La quintessence du supporter

4 juillet, 2013

« Les supporters nous supportent quand on gagne. »

« Oui. Et quand on perd, il n’y a plus personne ! C’est la glorieuse ingratitude du sport. »

« En fait quand on gagne, ils s’identifient à nous. C’est comme si c’était eux qui gagnaient. Ils sont comme tout le monde, ils s’intéressent surtout à l’image qu’ils ont d’eux-mêmes. »

« C’est d’autant plus curieux que c’est nous qui avons leur image entre nos pieds. »

« C’est normal, nous jouons au foot mieux qu’eux. »

« Alors, on se demande pourquoi ils mettent leur amour-propre dans notre réussite. Il faudrait imaginer un championnat des équipes de supporters. Là, ils mettraient directement en jeu leur propre amour-propre au lieu de nous crier dessus quand on joue mal. »

« Certes, mais il ne faut pas oublier que le métier de supporter présente un autre avantage, celui de hurler ou de siffler comme un imbécile. Ça fait du bien aux nerfs de vociférer. Pour n’importe quoi, ça n’a pas d’importance. »

« Autrement dit, le supporter est un animal féroce qui hurle avec la meute pour le plaisir de hurler que ce soit pour exprimer un contentement ou un désenchantement… »

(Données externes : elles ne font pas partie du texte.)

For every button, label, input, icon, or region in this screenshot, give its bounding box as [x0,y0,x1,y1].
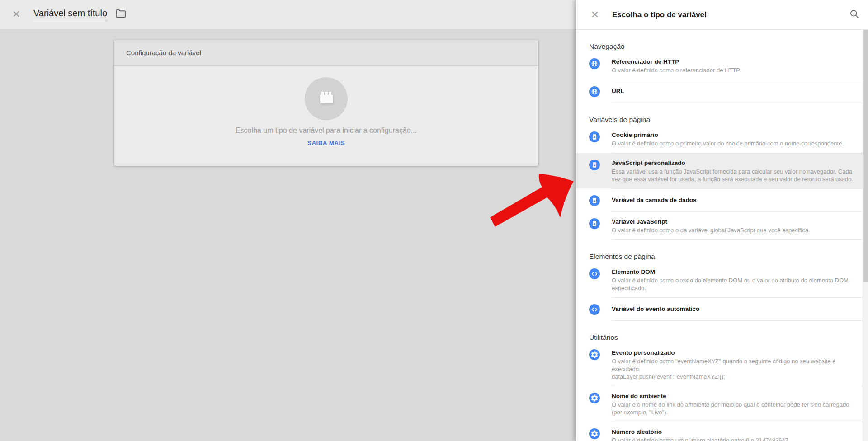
placeholder-circle [305,77,348,120]
item-description: O valor é o nome do link do ambiente por… [612,401,859,416]
item-description: Essa variável usa a função JavaScript fo… [612,168,859,183]
divider [612,103,863,103]
variable-configuration-card: Configuração da variável Escolha um tipo… [114,40,538,166]
divider [612,239,863,240]
section-heading: Elementos de página [576,252,863,261]
item-title: JavaScript personalizado [612,159,859,167]
globe-icon [589,58,600,69]
variable-title-input[interactable]: Variável sem título [33,8,108,21]
variable-type-item[interactable]: Elemento DOMO valor é definido como o te… [576,262,863,297]
item-description: O valor é definido como o referenciador … [612,66,741,74]
picker-title: Escolha o tipo de variável [612,10,707,19]
item-title: Cookie primário [612,131,844,139]
variable-type-item[interactable]: Número aleatórioO valor é definido como … [576,422,863,441]
item-title: Elemento DOM [612,268,859,276]
item-title: Referenciador de HTTP [612,58,741,66]
variable-type-item[interactable]: Cookie primárioO valor é definido como o… [576,125,863,153]
empty-state-text: Escolha um tipo de variável para iniciar… [236,127,417,135]
variable-type-item[interactable]: URL [576,80,863,103]
variable-type-item[interactable]: Variável JavaScriptO valor é definido co… [576,212,863,239]
item-title: Evento personalizado [612,349,859,357]
brick-icon [316,90,337,108]
section-heading: Utilitários [576,333,863,342]
card-header-title: Configuração da variável [126,49,201,56]
section-heading: Navegação [576,42,863,51]
item-title: Variável da camada de dados [612,196,697,204]
item-description: O valor é definido como o texto do eleme… [612,277,859,292]
search-button[interactable] [849,9,860,21]
item-title: URL [612,87,624,95]
card-body[interactable]: Escolha um tipo de variável para iniciar… [114,66,538,146]
gear-icon [589,428,600,439]
move-to-folder-button[interactable] [115,9,126,20]
document-icon [589,160,600,170]
variable-picker-panel: ✕ Escolha o tipo de variável NavegaçãoRe… [576,0,868,441]
item-description: O valor é definido como o da variável gl… [612,226,810,234]
card-header: Configuração da variável [114,40,538,66]
item-title: Variável JavaScript [612,218,810,226]
picker-header: ✕ Escolha o tipo de variável [576,0,868,30]
variable-type-item[interactable]: JavaScript personalizadoEssa variável us… [576,153,863,188]
close-icon: ✕ [591,10,599,20]
folder-icon [115,9,126,20]
document-icon [589,218,600,229]
document-icon [589,131,600,142]
variable-type-item[interactable]: Referenciador de HTTPO valor é definido … [576,52,863,80]
close-editor-button[interactable]: ✕ [11,9,22,20]
gtm-variable-editor: ✕ Variável sem título Configuração da va… [0,0,868,441]
gear-icon [589,393,600,403]
scrollbar-thumb[interactable] [863,30,868,282]
variable-type-item[interactable]: Variável do evento automático [576,298,863,320]
code-icon [589,304,600,315]
learn-more-link[interactable]: SAIBA MAIS [307,140,345,146]
variable-type-item[interactable]: Nome do ambienteO valor é o nome do link… [576,386,863,422]
item-description: O valor é definido como "eventNameXYZ" q… [612,357,859,380]
variable-type-item[interactable]: Evento personalizadoO valor é definido c… [576,343,863,386]
section-heading: Variáveis de página [576,115,863,124]
globe-icon [589,86,600,97]
divider [612,320,863,321]
variable-type-list: NavegaçãoReferenciador de HTTPO valor é … [576,30,863,441]
item-title: Número aleatório [612,428,790,436]
close-picker-button[interactable]: ✕ [590,9,600,20]
search-icon [849,9,860,21]
item-description: O valor é definido como um número aleató… [612,436,790,441]
panel-scrollbar[interactable] [863,30,868,441]
code-icon [589,268,600,279]
variable-type-item[interactable]: Variável da camada de dados [576,189,863,211]
close-icon: ✕ [12,9,20,19]
item-description: O valor é definido como o primeiro valor… [612,140,844,147]
gear-icon [589,349,600,360]
item-title: Variável do evento automático [612,305,699,313]
document-icon [589,195,600,206]
item-title: Nome do ambiente [612,392,859,400]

« Je le crois. D’ailleurs, il y en a qui ne regardent même pas le match : ils ont le dos tourné à la pelouse. Leur job c’est d’orchestrer les cris d’hyène des autres. »

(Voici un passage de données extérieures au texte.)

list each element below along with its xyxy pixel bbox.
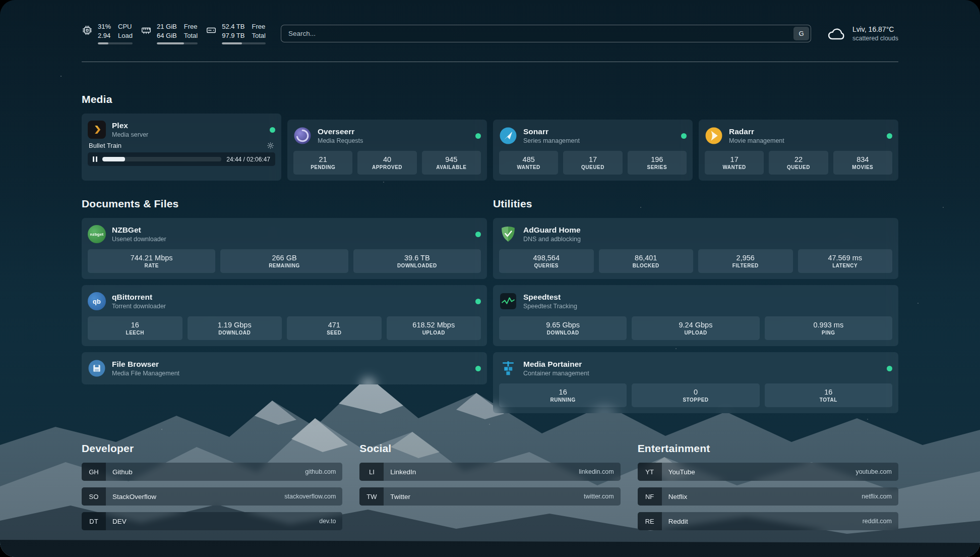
stat-box: 945 AVAILABLE [422, 151, 481, 175]
service-subtitle: Movie management [729, 137, 784, 145]
service-card-speedtest[interactable]: Speedtest Speedtest Tracking 9.65 Gbps D… [493, 285, 898, 346]
pause-icon[interactable] [93, 156, 97, 162]
status-dot-online [475, 366, 481, 371]
bookmark-label: Twitter [390, 493, 410, 500]
service-card-sonarr[interactable]: Sonarr Series management 485 WANTED 17 Q… [493, 120, 693, 181]
bookmark-label: StackOverflow [112, 493, 156, 500]
service-name: NZBGet [112, 225, 166, 235]
section-title-utilities: Utilities [493, 198, 898, 210]
disk-free-label: Free [252, 23, 265, 31]
bookmark-abbr: DT [82, 512, 106, 530]
bookmark-stackoverflow[interactable]: SO StackOverflow stackoverflow.com [82, 487, 342, 506]
section-title-developer: Developer [82, 442, 342, 455]
media-cards-row: Plex Media server Bullet Train [82, 114, 898, 181]
bookmark-abbr: GH [82, 463, 106, 481]
bookmark-abbr: SO [82, 487, 106, 506]
stat-box: 618.52 Mbps UPLOAD [387, 316, 481, 340]
cloud-icon [826, 24, 846, 44]
plex-icon [88, 121, 106, 139]
service-subtitle: Media Requests [318, 137, 363, 145]
homepage-dashboard: 31% CPU 2.94 Load [0, 0, 980, 557]
bookmark-url: linkedin.com [579, 468, 614, 475]
stat-box: 0 STOPPED [632, 383, 759, 407]
bookmark-github[interactable]: GH Github github.com [82, 463, 342, 481]
status-dot-online [681, 133, 687, 139]
stat-box: 16 RUNNING [499, 383, 627, 407]
cpu-widget: 31% CPU 2.94 Load [82, 23, 133, 44]
bookmark-netflix[interactable]: NF Netflix netflix.com [638, 487, 898, 506]
service-name: Sonarr [523, 127, 580, 136]
gear-icon[interactable] [267, 142, 274, 149]
service-card-radarr[interactable]: Radarr Movie management 17 WANTED 22 QUE… [699, 120, 898, 181]
stat-box: 40 APPROVED [357, 151, 416, 175]
dashboard-content: 31% CPU 2.94 Load [0, 0, 980, 557]
service-subtitle: Speedtest Tracking [523, 302, 577, 310]
disk-free-value: 52.4 TB [222, 23, 244, 31]
stat-box: 39.6 TB DOWNLOADED [353, 249, 481, 273]
stat-box: 498,564 QUERIES [499, 249, 594, 273]
search-bar: G [281, 25, 811, 42]
disk-widget: 52.4 TB Free 97.9 TB Total [206, 23, 266, 44]
weather-widget: Lviv, 16.87°C scattered clouds [826, 24, 898, 44]
plex-now-playing-row: Bullet Train [89, 142, 274, 149]
portainer-crane-icon [499, 359, 517, 377]
bookmark-group-entertainment: Entertainment YT YouTube youtube.com NF … [638, 442, 898, 537]
service-subtitle: Usenet downloader [112, 235, 166, 243]
stat-box: 9.24 Gbps UPLOAD [632, 316, 759, 340]
search-provider-button[interactable]: G [793, 27, 809, 40]
now-playing-title: Bullet Train [89, 142, 121, 149]
playback-progress-track[interactable] [102, 157, 221, 161]
system-widgets: 31% CPU 2.94 Load [82, 23, 266, 44]
service-subtitle: Series management [523, 137, 580, 145]
bookmark-abbr: YT [638, 463, 662, 481]
stat-box: 47.569 ms LATENCY [798, 249, 893, 273]
bookmarks-area: Developer GH Github github.com SO StackO… [82, 442, 898, 557]
bookmark-linkedin[interactable]: LI LinkedIn linkedin.com [359, 463, 620, 481]
cpu-usage-value: 31% [98, 23, 111, 31]
column-documents: Documents & Files nzbget NZBGet Usenet d… [82, 181, 487, 384]
memory-widget: 21 GiB Free 64 GiB Total [141, 23, 198, 44]
service-name: Plex [112, 121, 148, 130]
bookmark-abbr: NF [638, 487, 662, 506]
bookmark-url: github.com [305, 468, 336, 475]
cpu-usage-bar [98, 42, 133, 44]
bookmark-abbr: TW [359, 487, 384, 506]
bookmark-label: Reddit [668, 518, 688, 525]
memory-icon [141, 25, 152, 36]
section-title-entertainment: Entertainment [638, 442, 898, 455]
stat-box: 1.19 Gbps DOWNLOAD [188, 316, 282, 340]
bookmark-twitter[interactable]: TW Twitter twitter.com [359, 487, 620, 506]
service-name: Radarr [729, 127, 784, 136]
bookmark-url: stackoverflow.com [284, 493, 336, 500]
bookmark-dev[interactable]: DT DEV dev.to [82, 512, 342, 530]
bookmark-label: LinkedIn [390, 468, 416, 476]
bookmark-youtube[interactable]: YT YouTube youtube.com [638, 463, 898, 481]
section-title-documents: Documents & Files [82, 198, 487, 210]
bookmark-group-social: Social LI LinkedIn linkedin.com TW Twitt… [359, 442, 620, 537]
stat-box: 834 MOVIES [833, 151, 892, 175]
service-name: AdGuard Home [523, 225, 581, 235]
disk-total-label: Total [252, 32, 265, 40]
service-card-adguard[interactable]: AdGuard Home DNS and adblocking 498,564 … [493, 218, 898, 279]
nzbget-icon: nzbget [88, 225, 106, 243]
overseerr-icon [293, 127, 312, 145]
section-title-social: Social [359, 442, 620, 455]
service-card-portainer[interactable]: Media Portainer Container management 16 … [493, 352, 898, 413]
disk-usage-bar [222, 42, 266, 44]
sonarr-icon [499, 127, 517, 145]
bookmark-reddit[interactable]: RE Reddit reddit.com [638, 512, 898, 530]
service-card-qbittorrent[interactable]: qb qBittorrent Torrent downloader 16 LEE… [82, 285, 487, 346]
search-input[interactable] [281, 25, 811, 42]
bookmark-label: YouTube [668, 468, 695, 476]
stat-box: 21 PENDING [293, 151, 352, 175]
stat-box: 16 LEECH [88, 316, 182, 340]
plex-player-bar: 24:44 / 02:06:47 [88, 152, 275, 166]
stat-box: 16 TOTAL [765, 383, 892, 407]
service-card-nzbget[interactable]: nzbget NZBGet Usenet downloader 744.21 M… [82, 218, 487, 279]
service-card-filebrowser[interactable]: File Browser Media File Management [82, 352, 487, 384]
service-subtitle: Media File Management [112, 369, 179, 377]
service-card-plex[interactable]: Plex Media server Bullet Train [82, 114, 281, 181]
two-column-area: Documents & Files nzbget NZBGet Usenet d… [82, 181, 898, 413]
cpu-load-value: 2.94 [98, 32, 111, 40]
service-card-overseerr[interactable]: Overseerr Media Requests 21 PENDING 40 A… [287, 120, 487, 181]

« On est proche de l’animalité. »

« C’est normal, il faut bien des endroits où l’homme exprime sa part d’animalité sinon il se mettrait en danger. Par exemple, le salarié qui s’est bien époumoné dans les travées du stade pendant le week-end, il est beaucoup plus sympa avec son chef de service quand vient le lundi. D’autant plus qu’il peut refaire le match à la cantine avec les copains et donner son avis sur le match du week-end suivant. »

« Autrement dit, les clubs de supporters participent à la paix social. Ils ne s’en doutent pas, mais les chefaillons dans les entreprises leur doivent beaucoup. »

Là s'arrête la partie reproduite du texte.